### Task inputs ###
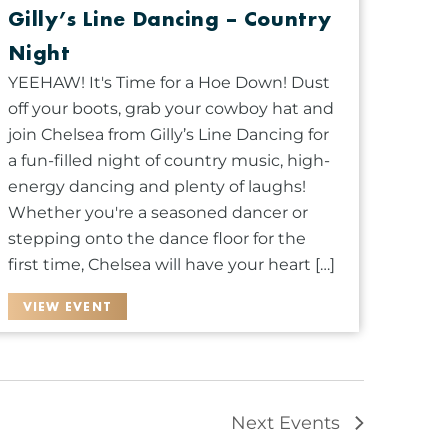
Gilly’s Line Dancing – Country
Night
YEEHAW! It's Time for a Hoe Down! Dust
off your boots, grab your cowboy hat and
join Chelsea from Gilly’s Line Dancing for
a fun-filled night of country music, high-
energy dancing and plenty of laughs!
Whether you're a seasoned dancer or
stepping onto the dance floor for the
first time, Chelsea will have your heart […]
VIEW EVENT
Next
Events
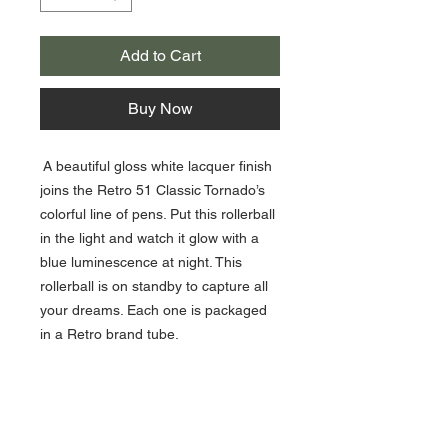
Add to Cart
Buy Now
A beautiful gloss white lacquer finish
joins the Retro 51 Classic Tornado’s
colorful line of pens. Put this rollerball
in the light and watch it glow with a
blue luminescence at night. This
rollerball is on standby to capture all
your dreams. Each one is packaged
in a Retro brand tube.
Click Here For Retro 51 Refills!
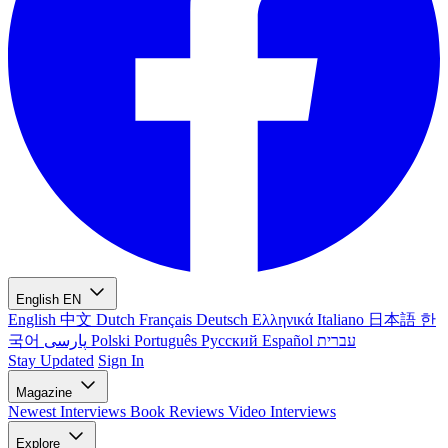
English
EN
English
中文
Dutch
Français
Deutsch
Ελληνικά
Italiano
日本語
한
국어
پارسی
Polski
Português
Русский
Español
עברית
Stay Updated
Sign In
Magazine
Newest
Interviews
Book Reviews
Video Interviews
Explore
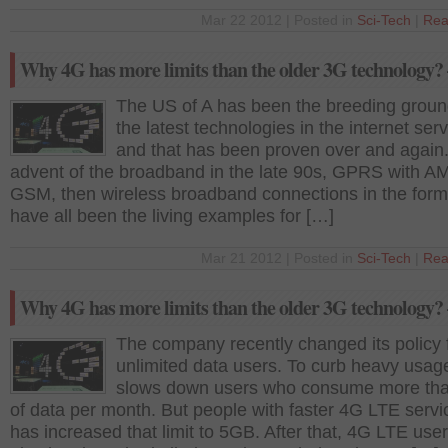
Mar 22 2012 | Posted in
Sci-Tech
|
Rea
Why 4G has more limits than the older 3G technology? 
The US of A has been the breeding groun
the latest technologies in the internet ser
and that has been proven over and again
advent of the broadband in the late 90s, GPRS with 
GSM, then wireless broadband connections in the form
have all been the living examples for […]
Mar 21 2012 | Posted in
Sci-Tech
|
Rea
Why 4G has more limits than the older 3G technology? 
The company recently changed its policy 
unlimited data users. To curb heavy usage
slows down users who consume more th
of data per month. But people with faster 4G LTE servic
has increased that limit to 5GB. After that, 4G LTE user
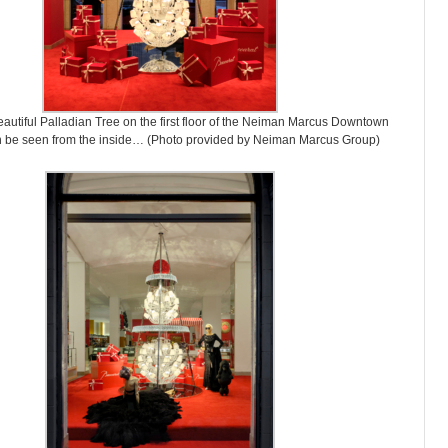
eautiful Palladian Tree on the first floor of the Neiman Marcus Downtown
can be seen from the inside… (Photo provided by Neiman Marcus Group)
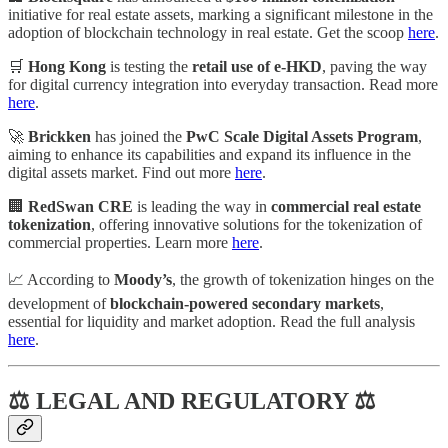
initiative for real estate assets, marking a significant milestone in the
adoption of blockchain technology in real estate. Get the scoop
here
.
🛒
Hong Kong
is testing the
retail use of e-HKD
, paving the way
for digital currency integration into everyday transaction. Read more
here
.
🚀
Brickken
has joined the
PwC Scale Digital Assets Program
,
aiming to enhance its capabilities and expand its influence in the
digital assets market. Find out more
here
.
🏢
RedSwan CRE
is leading the way in
commercial real estate
tokenization
, offering innovative solutions for the tokenization of
commercial properties. Learn more
here
.
📈 According to
Moody’s
, the growth of tokenization hinges on the
development of
blockchain-powered secondary markets
,
essential for liquidity and market adoption. Read the full analysis
here
.
⚖ LEGAL AND REGULATORY ⚖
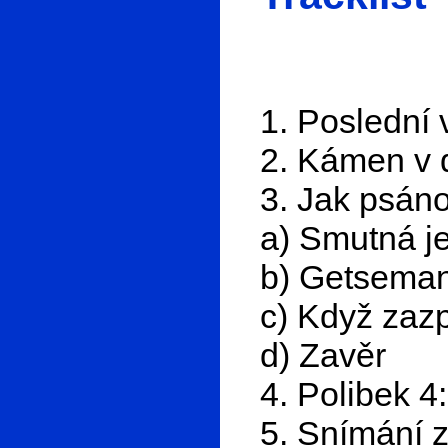
1. Poslední
2. Kámen v d
3. Jak psáno
a) Smutná j
b) Getsema
c) Když zazp
d) Zavěr
4. Polibek 4
5. Snímání z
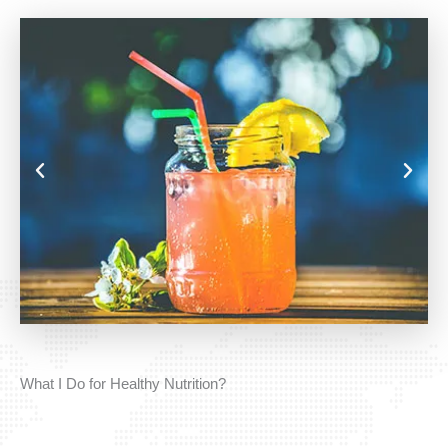
What I Do for Healthy Nutrition?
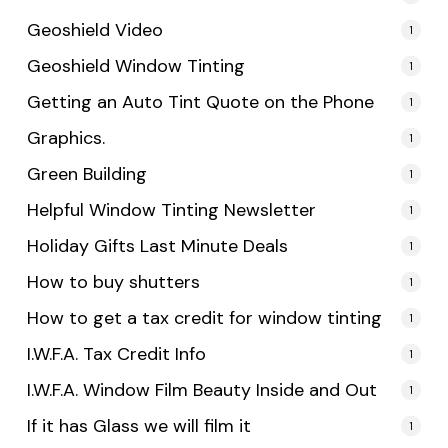
Geoshield Video
1
Geoshield Window Tinting
1
Getting an Auto Tint Quote on the Phone
1
Graphics.
1
Green Building
1
Helpful Window Tinting Newsletter
1
Holiday Gifts Last Minute Deals
1
How to buy shutters
1
How to get a tax credit for window tinting
1
I.W.F.A. Tax Credit Info
1
I.W.F.A. Window Film Beauty Inside and Out
1
If it has Glass we will film it
1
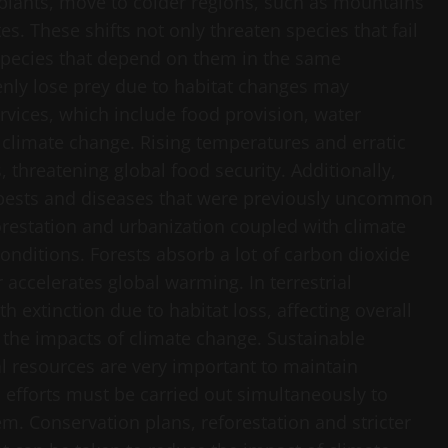
 plants, move to colder regions, such as mountains
es. These shifts not only threaten species that fail
r species that depend on them in the same
nly lose prey due to habitat changes may
vices, which include food provision, water
by climate change. Rising temperatures and erratic
, threatening global food security. Additionally,
f pests and diseases that were previously uncommon
forestation and urbanization coupled with climate
nditions. Forests absorb a lot of carbon dioxide
accelerates global warming. In terrestrial
 extinction due to habitat loss, affecting overall
e the impacts of climate change. Sustainable
resources are very important to maintain
efforts must be carried out simultaneously to
m. Conservation plans, reforestation and stricter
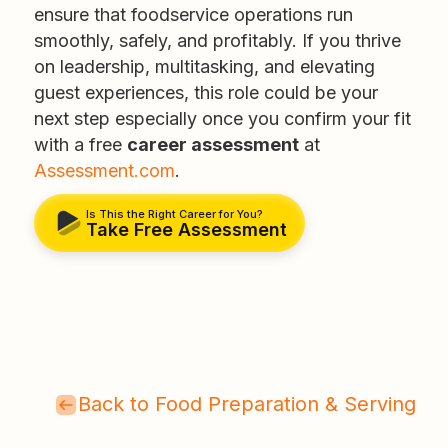
ensure that foodservice operations run
smoothly, safely, and profitably. If you thrive
on leadership, multitasking, and elevating
guest experiences, this role could be your
next step especially once you confirm your fit
with a free
career assessment
at
Assessment.com
.
Is This the Right Career for You?
Take Free Assessment
Back to Food Preparation & Serving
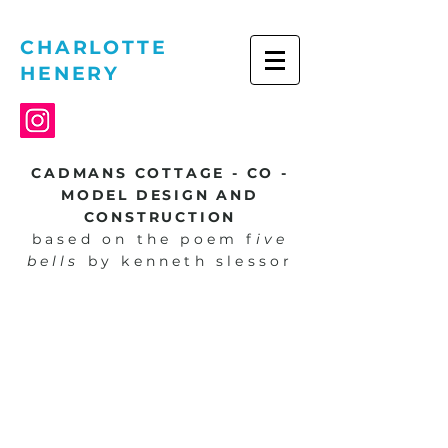
CHARLOTTE
HENERY
CADMANS COTTAGE - CO -
MODEL DESIGN AND
CONSTRUCTION
based on the poem f
ive
bells
by kenneth slessor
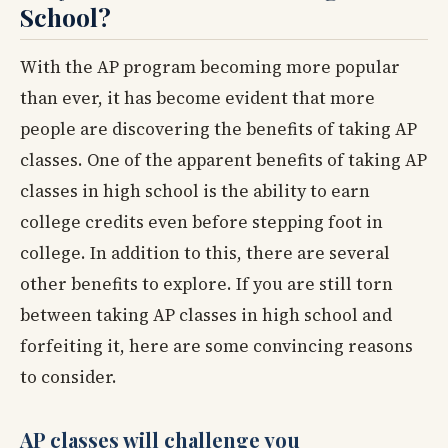
School?
With the AP program becoming more popular
than ever, it has become evident that more
people are discovering the benefits of taking AP
classes. One of the apparent benefits of taking AP
classes in high school is the ability to earn
college credits even before stepping foot in
college. In addition to this, there are several
other benefits to explore. If you are still torn
between taking AP classes in high school and
forfeiting it, here are some convincing reasons
to consider.
AP classes will challenge you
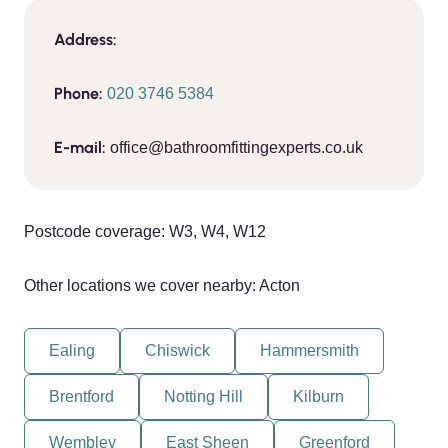
Address:
Phone:
020 3746 5384
E-mail:
office@bathroomfittingexperts.co.uk
Postcode coverage: W3, W4, W12
Other locations we cover nearby: Acton
Ealing
Chiswick
Hammersmith
Brentford
Notting Hill
Kilburn
Wembley
East Sheen
Greenford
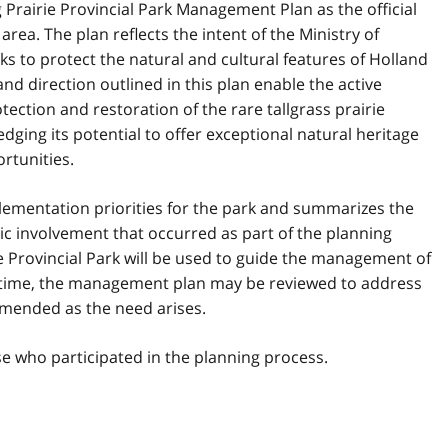
Prairie Provincial Park Management Plan as the official
rea. The plan reflects the intent of the Ministry of
s to protect the natural and cultural features of Holland
and direction outlined in this plan enable the active
ction and restoration of the rare tallgrass prairie
dging its potential to offer exceptional natural heritage
rtunities.
lementation priorities for the park and summarizes the
c involvement that occurred as part of the planning
e Provincial Park will be used to guide the management of
at time, the management plan may be reviewed to address
amended as the need arises.
se who participated in the planning process.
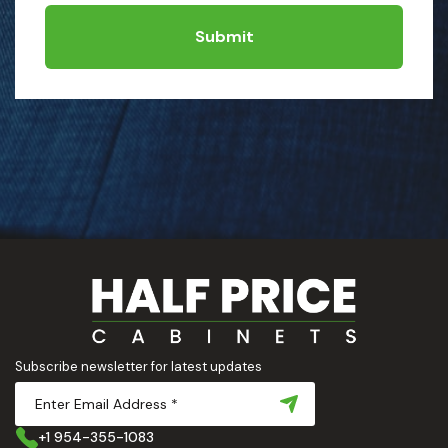
Submit
Subscribe newsletter for latest updates
+1 954-355-1083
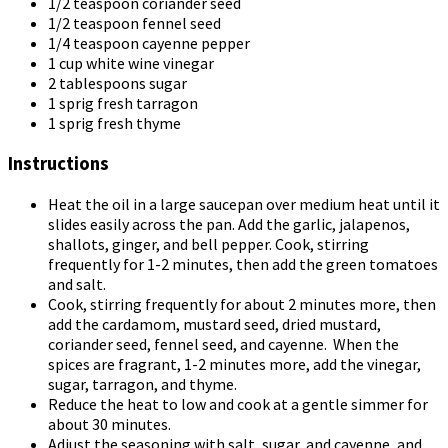
1/2 teaspoon coriander seed
1/2 teaspoon fennel seed
1/4 teaspoon cayenne pepper
1 cup white wine vinegar
2 tablespoons sugar
1 sprig fresh tarragon
1 sprig fresh thyme
Instructions
Heat the oil in a large saucepan over medium heat until it
slides easily across the pan. Add the garlic, jalapenos,
shallots, ginger, and bell pepper. Cook, stirring
frequently for 1-2 minutes, then add the green tomatoes
and salt.
Cook, stirring frequently for about 2 minutes more, then
add the cardamom, mustard seed, dried mustard,
coriander seed, fennel seed, and cayenne. When the
spices are fragrant, 1-2 minutes more, add the vinegar,
sugar, tarragon, and thyme.
Reduce the heat to low and cook at a gentle simmer for
about 30 minutes.
Adjust the seasoning with salt, sugar, and cayenne, and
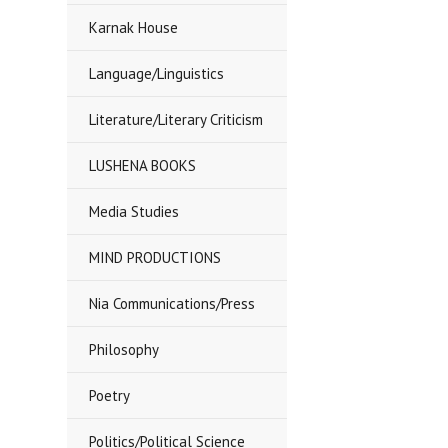
Karnak House
Language/Linguistics
Literature/Literary Criticism
LUSHENA BOOKS
Media Studies
MIND PRODUCTIONS
Nia Communications/Press
Philosophy
Poetry
Politics/Political Science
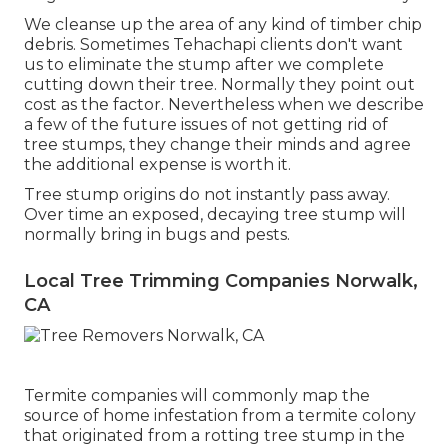
We cleanse up the area of any kind of timber chip
debris. Sometimes Tehachapi clients don't want
us to eliminate the stump after we complete
cutting down their tree. Normally they point out
cost as the factor. Nevertheless when we describe
a few of the future issues of not getting rid of
tree stumps, they change their minds and agree
the additional expense is worth it.
Tree stump origins do not instantly pass away.
Over time an exposed, decaying tree stump will
normally bring in bugs and pests.
Local Tree Trimming Companies Norwalk,
CA
Termite companies will commonly map the
source of home infestation from a termite colony
that originated from a rotting tree stump in the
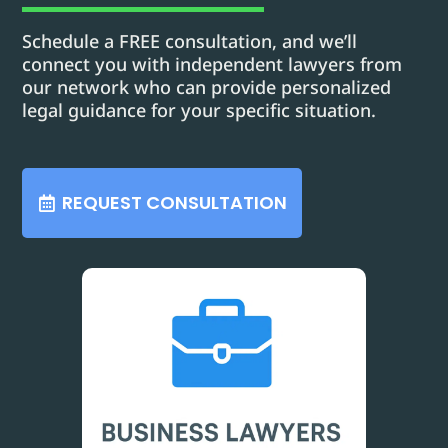
Schedule a FREE consultation, and we’ll
connect you with independent lawyers from
our network who can provide personalized
legal guidance for your specific situation.
REQUEST CONSULTATION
###
Your assignment: In the records above, each line with the string "global" should be copied.

Written response:
, threatening global food security. Additionally,
accelerates global warming. In terrestrial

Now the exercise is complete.